#### PROBLEM DETAILS
Each line from the beginning of the entries below through the line that includes "petición, hazlo con" must be returned exactly as given.

*** MATERIAL SUPPLIED ***

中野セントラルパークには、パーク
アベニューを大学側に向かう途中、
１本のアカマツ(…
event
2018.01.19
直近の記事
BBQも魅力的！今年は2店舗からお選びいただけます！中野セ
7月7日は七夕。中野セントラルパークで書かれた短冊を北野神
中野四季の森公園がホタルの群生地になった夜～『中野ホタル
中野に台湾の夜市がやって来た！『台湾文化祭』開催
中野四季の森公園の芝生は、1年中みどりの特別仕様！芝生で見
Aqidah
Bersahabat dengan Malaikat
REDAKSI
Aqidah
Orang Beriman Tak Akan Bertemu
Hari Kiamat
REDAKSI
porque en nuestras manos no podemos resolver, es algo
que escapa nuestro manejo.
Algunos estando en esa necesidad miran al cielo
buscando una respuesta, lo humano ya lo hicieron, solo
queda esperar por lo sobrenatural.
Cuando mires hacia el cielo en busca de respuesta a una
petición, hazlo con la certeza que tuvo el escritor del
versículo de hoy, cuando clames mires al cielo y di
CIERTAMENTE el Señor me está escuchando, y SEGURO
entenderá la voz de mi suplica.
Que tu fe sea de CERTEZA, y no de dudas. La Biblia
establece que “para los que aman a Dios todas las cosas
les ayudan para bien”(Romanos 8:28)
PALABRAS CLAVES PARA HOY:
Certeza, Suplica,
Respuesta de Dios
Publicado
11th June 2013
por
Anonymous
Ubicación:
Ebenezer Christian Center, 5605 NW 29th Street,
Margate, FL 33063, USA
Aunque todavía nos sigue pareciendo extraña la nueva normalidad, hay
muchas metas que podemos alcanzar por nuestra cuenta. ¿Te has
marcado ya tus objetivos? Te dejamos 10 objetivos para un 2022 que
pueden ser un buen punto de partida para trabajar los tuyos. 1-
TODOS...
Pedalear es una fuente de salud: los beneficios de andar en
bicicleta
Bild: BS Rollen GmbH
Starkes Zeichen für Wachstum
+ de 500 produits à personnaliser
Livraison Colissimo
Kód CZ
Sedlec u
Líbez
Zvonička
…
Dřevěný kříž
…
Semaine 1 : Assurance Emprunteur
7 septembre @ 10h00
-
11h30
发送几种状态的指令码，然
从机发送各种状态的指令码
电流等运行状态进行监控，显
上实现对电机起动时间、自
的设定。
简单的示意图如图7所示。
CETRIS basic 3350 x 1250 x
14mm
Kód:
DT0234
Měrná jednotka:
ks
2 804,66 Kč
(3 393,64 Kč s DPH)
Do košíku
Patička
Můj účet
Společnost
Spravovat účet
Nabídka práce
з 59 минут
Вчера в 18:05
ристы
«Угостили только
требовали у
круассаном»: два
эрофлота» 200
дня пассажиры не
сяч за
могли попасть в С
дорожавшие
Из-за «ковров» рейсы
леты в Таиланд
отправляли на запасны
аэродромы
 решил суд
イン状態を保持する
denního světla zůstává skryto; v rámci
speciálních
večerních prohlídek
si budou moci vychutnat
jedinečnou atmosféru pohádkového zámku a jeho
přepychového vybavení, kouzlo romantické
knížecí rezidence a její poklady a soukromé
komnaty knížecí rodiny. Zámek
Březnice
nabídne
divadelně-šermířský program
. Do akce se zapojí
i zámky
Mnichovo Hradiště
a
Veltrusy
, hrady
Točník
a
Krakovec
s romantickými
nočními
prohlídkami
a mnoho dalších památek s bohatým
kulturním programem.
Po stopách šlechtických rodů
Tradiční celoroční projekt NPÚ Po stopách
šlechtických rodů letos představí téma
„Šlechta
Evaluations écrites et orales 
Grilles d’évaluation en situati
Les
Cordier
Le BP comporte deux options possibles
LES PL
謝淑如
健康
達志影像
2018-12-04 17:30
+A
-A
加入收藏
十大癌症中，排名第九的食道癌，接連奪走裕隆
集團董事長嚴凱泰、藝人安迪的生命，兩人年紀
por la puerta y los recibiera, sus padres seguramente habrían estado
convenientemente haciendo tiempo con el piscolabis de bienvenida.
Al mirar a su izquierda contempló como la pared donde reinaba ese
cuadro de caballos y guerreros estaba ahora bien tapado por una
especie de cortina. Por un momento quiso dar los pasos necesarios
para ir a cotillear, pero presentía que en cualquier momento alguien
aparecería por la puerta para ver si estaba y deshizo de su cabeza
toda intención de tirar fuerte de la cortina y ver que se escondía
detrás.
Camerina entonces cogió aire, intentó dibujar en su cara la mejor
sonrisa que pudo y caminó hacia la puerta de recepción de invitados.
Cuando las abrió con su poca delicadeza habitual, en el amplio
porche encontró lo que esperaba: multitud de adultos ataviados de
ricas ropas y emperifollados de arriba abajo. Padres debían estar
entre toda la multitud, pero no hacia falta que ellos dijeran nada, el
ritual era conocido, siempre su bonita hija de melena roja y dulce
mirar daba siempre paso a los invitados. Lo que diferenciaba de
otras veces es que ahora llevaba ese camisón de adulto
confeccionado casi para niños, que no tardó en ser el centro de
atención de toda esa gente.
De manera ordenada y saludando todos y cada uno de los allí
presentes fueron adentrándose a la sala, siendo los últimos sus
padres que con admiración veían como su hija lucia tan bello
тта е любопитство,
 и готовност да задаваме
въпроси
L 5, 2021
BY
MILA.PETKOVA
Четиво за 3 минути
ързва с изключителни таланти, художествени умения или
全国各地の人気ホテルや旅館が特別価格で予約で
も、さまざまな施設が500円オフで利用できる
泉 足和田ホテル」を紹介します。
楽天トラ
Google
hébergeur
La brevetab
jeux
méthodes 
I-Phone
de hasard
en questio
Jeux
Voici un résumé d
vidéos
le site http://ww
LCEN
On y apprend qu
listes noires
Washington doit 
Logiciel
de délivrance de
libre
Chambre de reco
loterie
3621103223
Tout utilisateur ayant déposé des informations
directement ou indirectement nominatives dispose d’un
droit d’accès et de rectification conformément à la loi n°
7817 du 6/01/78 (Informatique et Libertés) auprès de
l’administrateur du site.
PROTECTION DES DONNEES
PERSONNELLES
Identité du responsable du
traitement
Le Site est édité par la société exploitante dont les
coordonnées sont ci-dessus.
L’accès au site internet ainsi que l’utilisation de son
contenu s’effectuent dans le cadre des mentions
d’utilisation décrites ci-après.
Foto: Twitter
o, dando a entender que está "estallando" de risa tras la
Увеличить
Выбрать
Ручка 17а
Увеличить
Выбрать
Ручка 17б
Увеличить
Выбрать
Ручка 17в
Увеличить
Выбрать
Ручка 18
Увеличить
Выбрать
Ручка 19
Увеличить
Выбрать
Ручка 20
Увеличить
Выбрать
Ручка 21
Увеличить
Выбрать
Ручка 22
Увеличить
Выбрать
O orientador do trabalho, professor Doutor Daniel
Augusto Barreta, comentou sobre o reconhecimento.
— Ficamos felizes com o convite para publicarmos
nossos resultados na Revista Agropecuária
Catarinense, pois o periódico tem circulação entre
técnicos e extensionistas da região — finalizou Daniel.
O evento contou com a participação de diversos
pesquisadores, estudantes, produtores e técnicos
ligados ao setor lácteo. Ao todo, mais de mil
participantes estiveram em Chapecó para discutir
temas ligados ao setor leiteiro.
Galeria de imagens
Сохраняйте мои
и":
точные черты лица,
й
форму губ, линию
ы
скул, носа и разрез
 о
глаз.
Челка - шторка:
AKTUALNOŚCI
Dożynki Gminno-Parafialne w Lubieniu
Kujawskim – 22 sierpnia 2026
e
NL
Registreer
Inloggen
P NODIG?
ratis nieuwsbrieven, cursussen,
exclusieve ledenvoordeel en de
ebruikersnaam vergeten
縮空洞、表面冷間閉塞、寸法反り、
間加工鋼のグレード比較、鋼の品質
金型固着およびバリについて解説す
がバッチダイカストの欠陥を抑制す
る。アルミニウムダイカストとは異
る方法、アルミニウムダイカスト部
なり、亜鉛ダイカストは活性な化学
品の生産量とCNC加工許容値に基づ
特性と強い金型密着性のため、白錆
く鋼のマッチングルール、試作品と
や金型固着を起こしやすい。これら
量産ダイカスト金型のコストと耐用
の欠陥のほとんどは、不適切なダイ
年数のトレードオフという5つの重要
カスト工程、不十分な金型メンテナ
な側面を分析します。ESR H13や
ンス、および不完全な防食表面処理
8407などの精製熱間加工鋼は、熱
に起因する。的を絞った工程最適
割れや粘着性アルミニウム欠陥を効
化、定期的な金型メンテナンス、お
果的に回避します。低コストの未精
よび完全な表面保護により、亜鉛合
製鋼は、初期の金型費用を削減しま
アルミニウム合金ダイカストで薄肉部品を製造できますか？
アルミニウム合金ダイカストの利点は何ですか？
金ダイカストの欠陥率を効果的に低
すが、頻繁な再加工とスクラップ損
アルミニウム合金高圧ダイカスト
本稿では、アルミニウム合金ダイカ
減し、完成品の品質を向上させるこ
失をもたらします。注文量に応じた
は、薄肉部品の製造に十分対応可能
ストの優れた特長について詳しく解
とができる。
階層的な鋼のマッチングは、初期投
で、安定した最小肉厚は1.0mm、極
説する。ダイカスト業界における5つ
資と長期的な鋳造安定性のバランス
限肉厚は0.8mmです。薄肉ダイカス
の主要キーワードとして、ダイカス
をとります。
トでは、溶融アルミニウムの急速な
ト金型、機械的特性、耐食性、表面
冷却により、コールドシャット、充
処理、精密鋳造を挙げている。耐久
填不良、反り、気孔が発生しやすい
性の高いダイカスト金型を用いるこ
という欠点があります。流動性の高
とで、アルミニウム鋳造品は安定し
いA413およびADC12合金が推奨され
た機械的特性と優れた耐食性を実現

*** End of MATERIAL SUPPLIED ***

#### RESPONSE TO THE EXERCISE
中野セントラルパークには、パーク
アベニューを大学側に向かう途中、
１本のアカマツ(…
event
2018.01.19
直近の記事
BBQも魅力的！今年は2店舗からお選びいただけます！中野セ
7月7日は七夕。中野セントラルパークで書かれた短冊を北野神
中野四季の森公園がホタルの群生地になった夜～『中野ホタル
中野に台湾の夜市がやって来た！『台湾文化祭』開催
中野四季の森公園の芝生は、1年中みどりの特別仕様！芝生で見
Aqidah
Bersahabat dengan Malaikat
REDAKSI
Aqidah
Orang Beriman Tak Akan Bertemu
Hari Kiamat
REDAKSI
porque en nuestras manos no podemos resolver, es algo
que escapa nuestro manejo.
Algunos estando en esa necesidad miran al cielo
buscando una respuesta, lo humano ya lo hicieron, solo
queda esperar por lo sobrenatural.
Cuando mires hacia el cielo en busca de respuesta a una
petición, hazlo con la certeza que tuvo el escritor del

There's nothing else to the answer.